Stories
Slash Boxes
Comments

SoylentNews is people

posted by takyon on Tuesday June 23 2020, @04:00PM   Printer-friendly
from the exascale-arm-wrestling dept.

New #1 Supercomputer: Fujitsu's Fugaku

High performance computing is now at a point in its existence where to be the number one, you need very powerful, very efficient hardware, lots of it, and lots of capability to deploy it. Deploying a single rack of servers to total a couple of thousand cores isn't going to cut it. The former #1 supercomputer, Summit, is built from 22-core IBM Power9 CPUs paired with NVIDIA GV100 accelerators, totaling 2.4 million cores and consuming 10 MegaWatts of power. The new Fugaku supercomputer, built at Riken in partnership with Fujitsu, takes the top spot on the June 2020 #1 list, with 7.3 million cores and consuming 28 MegaWatts of power.

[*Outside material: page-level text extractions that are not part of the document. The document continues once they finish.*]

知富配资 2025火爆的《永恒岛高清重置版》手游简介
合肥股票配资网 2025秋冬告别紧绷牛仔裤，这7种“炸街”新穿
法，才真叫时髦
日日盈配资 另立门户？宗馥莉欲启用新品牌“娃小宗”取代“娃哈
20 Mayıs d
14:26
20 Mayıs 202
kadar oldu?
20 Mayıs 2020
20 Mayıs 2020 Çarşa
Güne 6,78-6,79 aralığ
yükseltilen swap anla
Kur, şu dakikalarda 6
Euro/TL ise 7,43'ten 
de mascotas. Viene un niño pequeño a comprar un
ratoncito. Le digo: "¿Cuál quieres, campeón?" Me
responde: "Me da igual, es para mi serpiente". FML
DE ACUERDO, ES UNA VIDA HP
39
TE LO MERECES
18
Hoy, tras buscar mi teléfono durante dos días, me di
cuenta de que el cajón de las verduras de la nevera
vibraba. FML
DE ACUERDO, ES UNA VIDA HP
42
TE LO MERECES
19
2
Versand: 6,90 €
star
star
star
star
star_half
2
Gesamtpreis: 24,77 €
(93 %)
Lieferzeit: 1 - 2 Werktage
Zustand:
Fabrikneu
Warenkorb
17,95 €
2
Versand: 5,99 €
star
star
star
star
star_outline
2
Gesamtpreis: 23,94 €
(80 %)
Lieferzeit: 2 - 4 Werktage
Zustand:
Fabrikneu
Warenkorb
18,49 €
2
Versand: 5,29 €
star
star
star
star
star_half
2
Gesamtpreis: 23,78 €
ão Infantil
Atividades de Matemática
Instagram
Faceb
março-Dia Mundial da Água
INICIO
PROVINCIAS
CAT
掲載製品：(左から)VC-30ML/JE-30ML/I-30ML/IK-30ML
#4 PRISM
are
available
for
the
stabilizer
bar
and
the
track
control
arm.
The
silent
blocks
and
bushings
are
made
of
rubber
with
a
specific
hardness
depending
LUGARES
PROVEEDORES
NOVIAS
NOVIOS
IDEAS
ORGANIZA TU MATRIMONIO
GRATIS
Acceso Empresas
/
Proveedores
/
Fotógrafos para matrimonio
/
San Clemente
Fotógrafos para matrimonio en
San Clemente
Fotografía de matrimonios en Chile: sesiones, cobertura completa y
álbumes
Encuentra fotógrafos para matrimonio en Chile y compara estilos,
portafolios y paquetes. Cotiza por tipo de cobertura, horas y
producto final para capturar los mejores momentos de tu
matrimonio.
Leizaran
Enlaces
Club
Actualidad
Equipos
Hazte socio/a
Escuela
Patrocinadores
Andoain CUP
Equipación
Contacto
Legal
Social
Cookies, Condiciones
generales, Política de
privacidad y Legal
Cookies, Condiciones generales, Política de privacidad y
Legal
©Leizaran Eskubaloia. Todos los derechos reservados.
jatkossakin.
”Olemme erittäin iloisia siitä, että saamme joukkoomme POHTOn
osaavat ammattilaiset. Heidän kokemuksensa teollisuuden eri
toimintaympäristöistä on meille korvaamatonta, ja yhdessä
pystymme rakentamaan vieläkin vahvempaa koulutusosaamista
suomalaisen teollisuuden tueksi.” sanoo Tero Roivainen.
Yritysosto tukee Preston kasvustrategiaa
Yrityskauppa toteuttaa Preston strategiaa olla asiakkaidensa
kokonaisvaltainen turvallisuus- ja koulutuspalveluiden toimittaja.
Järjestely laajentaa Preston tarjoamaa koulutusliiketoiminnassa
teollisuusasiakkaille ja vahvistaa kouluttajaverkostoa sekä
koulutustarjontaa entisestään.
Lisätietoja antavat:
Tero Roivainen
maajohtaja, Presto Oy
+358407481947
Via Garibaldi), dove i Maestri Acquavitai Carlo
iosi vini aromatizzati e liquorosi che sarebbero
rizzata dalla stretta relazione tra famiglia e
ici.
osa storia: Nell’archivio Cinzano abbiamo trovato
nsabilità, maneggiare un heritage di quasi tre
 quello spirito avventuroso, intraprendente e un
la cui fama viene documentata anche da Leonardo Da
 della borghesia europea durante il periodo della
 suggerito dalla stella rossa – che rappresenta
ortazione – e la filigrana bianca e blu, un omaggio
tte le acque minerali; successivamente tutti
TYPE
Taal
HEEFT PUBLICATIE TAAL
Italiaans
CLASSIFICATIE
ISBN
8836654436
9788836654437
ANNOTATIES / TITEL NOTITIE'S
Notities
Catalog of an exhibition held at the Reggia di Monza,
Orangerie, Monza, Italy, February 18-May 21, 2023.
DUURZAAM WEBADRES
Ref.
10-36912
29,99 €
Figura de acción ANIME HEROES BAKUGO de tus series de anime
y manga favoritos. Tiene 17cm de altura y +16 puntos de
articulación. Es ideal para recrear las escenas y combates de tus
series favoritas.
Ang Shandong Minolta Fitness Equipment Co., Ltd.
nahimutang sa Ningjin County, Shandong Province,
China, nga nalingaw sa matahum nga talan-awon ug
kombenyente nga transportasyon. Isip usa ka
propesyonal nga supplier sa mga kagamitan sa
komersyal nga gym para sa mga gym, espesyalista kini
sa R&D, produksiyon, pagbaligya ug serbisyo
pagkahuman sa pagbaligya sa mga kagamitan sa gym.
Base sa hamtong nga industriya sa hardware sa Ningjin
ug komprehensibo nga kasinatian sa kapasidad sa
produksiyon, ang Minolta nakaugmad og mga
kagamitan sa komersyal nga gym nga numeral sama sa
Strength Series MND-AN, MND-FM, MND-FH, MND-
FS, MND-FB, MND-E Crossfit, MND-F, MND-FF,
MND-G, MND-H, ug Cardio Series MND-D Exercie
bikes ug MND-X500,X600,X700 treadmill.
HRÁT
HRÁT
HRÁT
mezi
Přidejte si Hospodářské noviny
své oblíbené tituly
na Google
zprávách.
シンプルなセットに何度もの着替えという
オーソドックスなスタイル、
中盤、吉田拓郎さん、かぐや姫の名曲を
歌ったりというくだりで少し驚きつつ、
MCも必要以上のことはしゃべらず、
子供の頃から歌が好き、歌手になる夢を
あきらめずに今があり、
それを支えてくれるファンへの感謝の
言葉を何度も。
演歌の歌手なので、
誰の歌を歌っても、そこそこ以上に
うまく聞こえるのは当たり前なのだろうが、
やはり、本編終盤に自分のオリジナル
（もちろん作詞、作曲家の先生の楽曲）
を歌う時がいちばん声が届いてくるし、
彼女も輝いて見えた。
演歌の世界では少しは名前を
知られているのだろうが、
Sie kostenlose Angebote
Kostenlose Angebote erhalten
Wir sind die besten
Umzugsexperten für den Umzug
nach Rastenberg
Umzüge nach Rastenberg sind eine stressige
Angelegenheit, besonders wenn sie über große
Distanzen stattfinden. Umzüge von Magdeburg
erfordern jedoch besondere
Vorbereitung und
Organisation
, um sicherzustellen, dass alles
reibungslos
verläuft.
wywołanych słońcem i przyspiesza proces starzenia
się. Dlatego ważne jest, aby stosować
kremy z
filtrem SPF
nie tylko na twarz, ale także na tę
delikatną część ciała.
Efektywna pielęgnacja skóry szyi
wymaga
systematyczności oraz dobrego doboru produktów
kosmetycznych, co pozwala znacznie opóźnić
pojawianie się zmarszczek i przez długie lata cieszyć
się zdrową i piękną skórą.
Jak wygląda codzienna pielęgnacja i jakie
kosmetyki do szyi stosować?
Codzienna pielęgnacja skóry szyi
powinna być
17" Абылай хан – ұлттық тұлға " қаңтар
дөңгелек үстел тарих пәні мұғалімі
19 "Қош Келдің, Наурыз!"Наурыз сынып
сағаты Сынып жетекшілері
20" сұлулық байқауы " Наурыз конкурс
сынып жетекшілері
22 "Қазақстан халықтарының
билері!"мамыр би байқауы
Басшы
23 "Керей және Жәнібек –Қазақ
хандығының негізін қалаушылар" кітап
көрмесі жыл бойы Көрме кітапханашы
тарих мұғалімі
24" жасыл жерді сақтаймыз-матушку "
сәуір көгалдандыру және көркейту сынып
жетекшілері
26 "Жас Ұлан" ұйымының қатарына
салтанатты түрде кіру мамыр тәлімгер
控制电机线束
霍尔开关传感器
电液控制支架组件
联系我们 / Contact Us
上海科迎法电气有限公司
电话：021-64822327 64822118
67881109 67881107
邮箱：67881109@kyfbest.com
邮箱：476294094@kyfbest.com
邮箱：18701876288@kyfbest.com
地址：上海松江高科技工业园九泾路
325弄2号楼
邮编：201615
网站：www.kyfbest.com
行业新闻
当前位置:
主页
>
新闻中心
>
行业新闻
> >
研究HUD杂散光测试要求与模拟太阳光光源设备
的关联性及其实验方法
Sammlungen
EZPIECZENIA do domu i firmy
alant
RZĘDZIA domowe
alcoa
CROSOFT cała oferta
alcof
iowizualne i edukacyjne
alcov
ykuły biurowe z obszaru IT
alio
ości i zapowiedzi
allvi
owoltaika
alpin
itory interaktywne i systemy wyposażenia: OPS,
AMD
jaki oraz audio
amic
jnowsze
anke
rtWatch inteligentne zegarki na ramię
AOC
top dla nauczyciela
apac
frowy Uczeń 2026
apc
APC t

The new Fugaku supercomputer is bigger than Summit in practically every way. It has 3.05x cores, it has 2.8x the score in the official LINPACK tests, and consumes 2.8x the power. It also marks the first time that an Arm based system sits at number one on the top 500 list.

Also at NYT.

Fujitsu Fugaku report by Jack Dongarra (3.3 MB PDF)

The Fujitsu A64FX is a 64-bit ARM CPU with 48 cores and 2-4 cores assistant cores for the operating system. It uses 32 GiB of on-package High Bandwidth Memory 2. There are no GPUs or accelerators used in the the Fugaku supercomputer.

Fugaku can reach as high as 537 petaflops of FP64 (boost mode), or 1.07 exaflops of FP32, 2.15 exaflops of FP16, and 4.3 exaOPS of INT8. Theoretical peak memory bandwidth is 163 petabytes per second.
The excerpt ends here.